## Task brief:
Output every line of the material exactly, omitting images.

## Given entries:
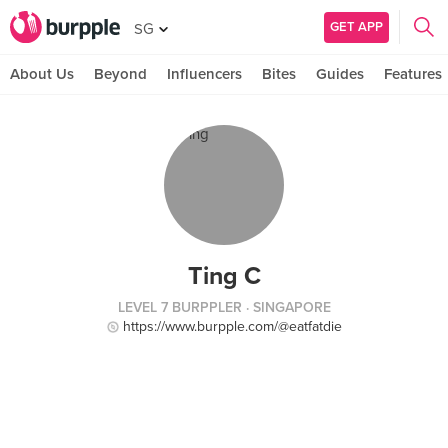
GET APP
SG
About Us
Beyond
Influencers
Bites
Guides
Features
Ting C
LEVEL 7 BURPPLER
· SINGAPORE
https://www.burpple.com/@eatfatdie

## Solution to the problem:
GET APP
SG
About Us
Beyond
Influencers
Bites
Guides
Features
Ting C
LEVEL 7 BURPPLER
· SINGAPORE
https://www.burpple.com/@eatfatdie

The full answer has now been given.